19 JUNE 1941, Page 10

Young Mouths How often are young birds fed, and how

many times in the course of a day? Only the very patient observer, watching from dawn to dusk, could, I suppose, give an approximately reliable answer. But even a very casual observation, first of a tom-tit's nest in a hole in a stone wall by a Pitmaston Duchess pear, and secondly of a young cuckoo in a hedge-sparrow's in a hedge of lonicera nitida, gave a little idea of the miraculous energy of the process. The pace at which the young tits were fed seemed to vary between visits of thirty seconds and four minutes. Occasionally both parents arrived with food together. Both were extremely nervous, and it is probable that, left entirely alone, they returned more often than every two minutes, which seemed a fair average.
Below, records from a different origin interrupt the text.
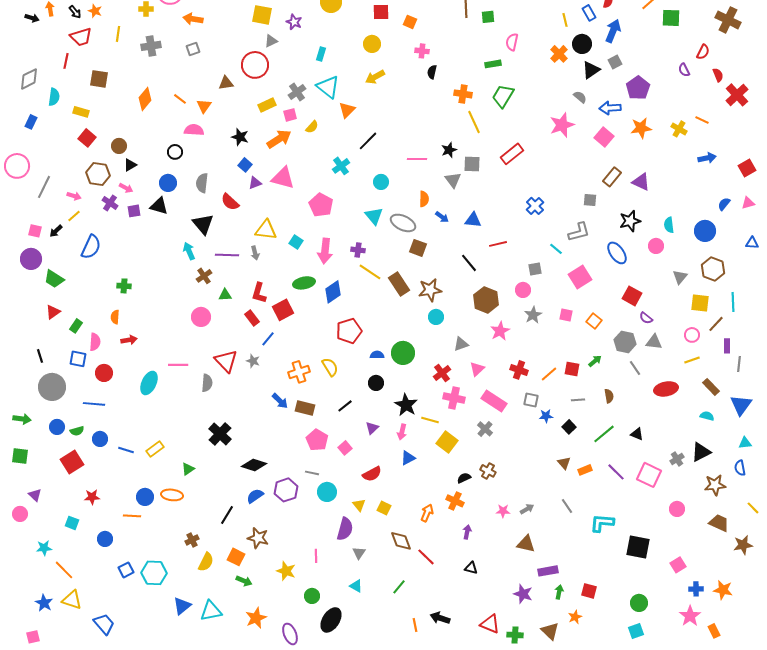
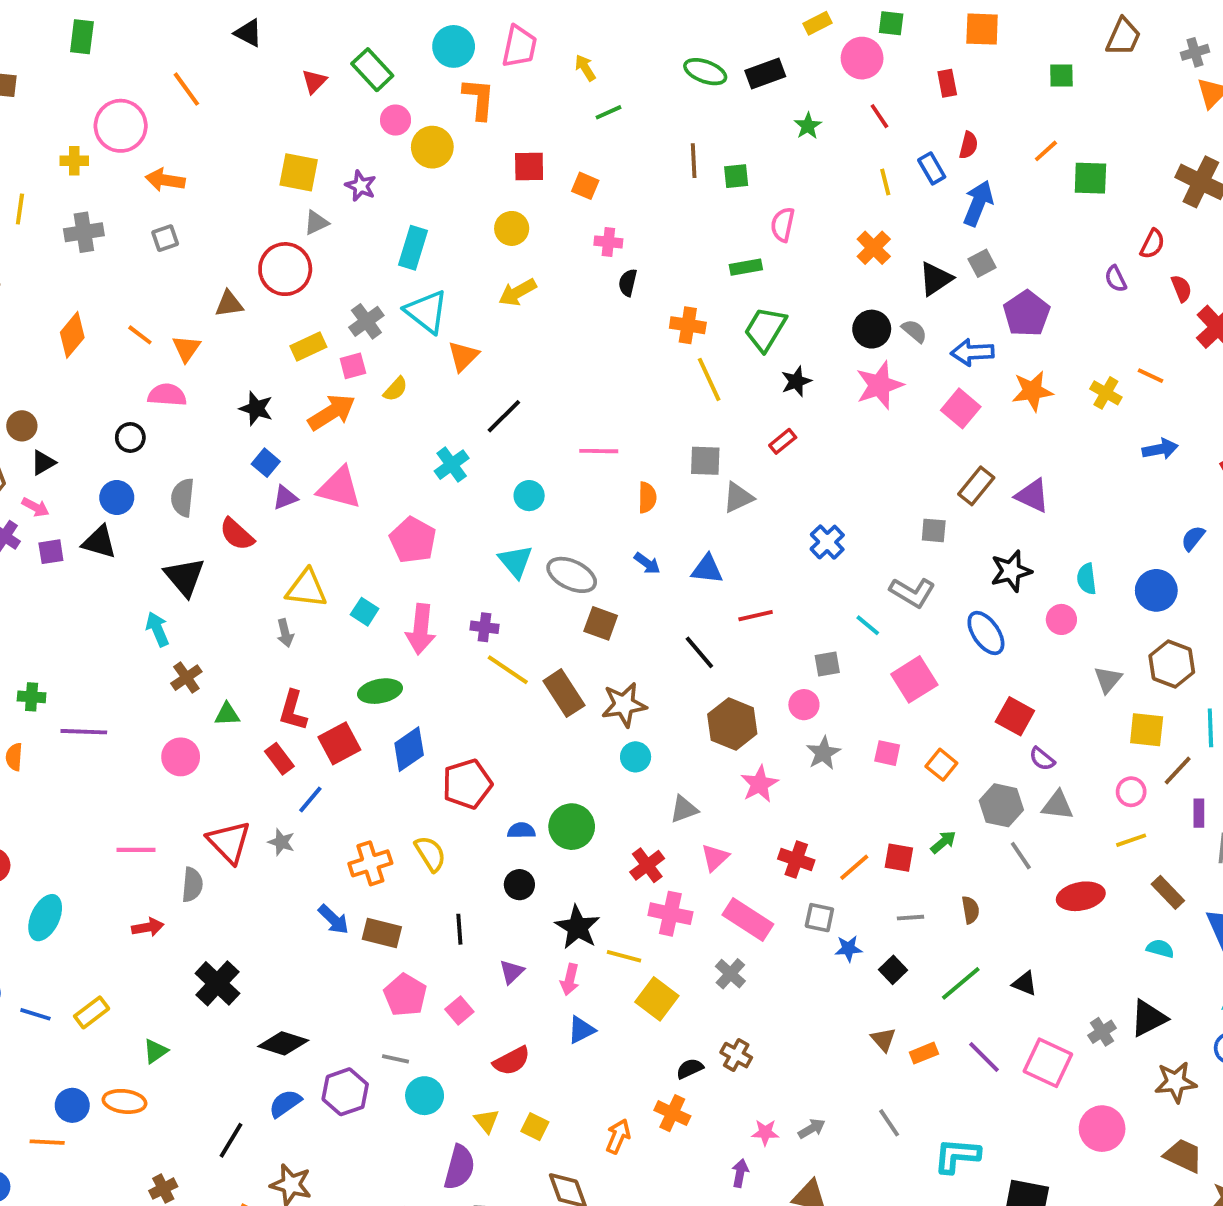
black circle: (582, 44) -> (872, 329), moved
cyan rectangle: (321, 54) -> (413, 248), size x1.5
black star: (449, 150) -> (796, 381), moved
red rectangle: (512, 154) -> (783, 441), size x0.6
gray triangle: (453, 180) -> (738, 497), moved, turned 42
orange semicircle: (424, 199) -> (647, 497), moved
gray L-shape: (579, 232) -> (912, 592), turned 45
purple line: (227, 255) -> (84, 732), moved
blue diamond: (333, 292) -> (409, 749), moved
red arrow: (129, 340) -> (148, 927), moved
cyan ellipse: (149, 383) -> (45, 918), moved
black line: (345, 406) -> (459, 929), turned -56
pink circle: (677, 509) -> (1102, 1129), size x1.5
purple arrow: (467, 532) -> (740, 1173), moved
This represented thirty visits an hour, or apparently, allowing a fifteen-hour day in midsummer, between four and five hundred meals a day. The young cuckoo seemed, if anything, to be fed rather more frequently : often once a minute, rarely less often than two minutes. The average seemed to be about forty times an hour, or apparently between six and seven hundred meals a day. This is prodigious when it is remembered that, though there may have been as many as eight or more young tits to be fed, there was only one cuckoo. None of these figures is advanced as a proof of anything, incredible though it seems, and how many miles of flight each case represented it would be still more difficult to say. But it has been reliably estimated that a pair of long-tailed tits might travel, in a fortnight of nest-building alone,, something like 700 miles.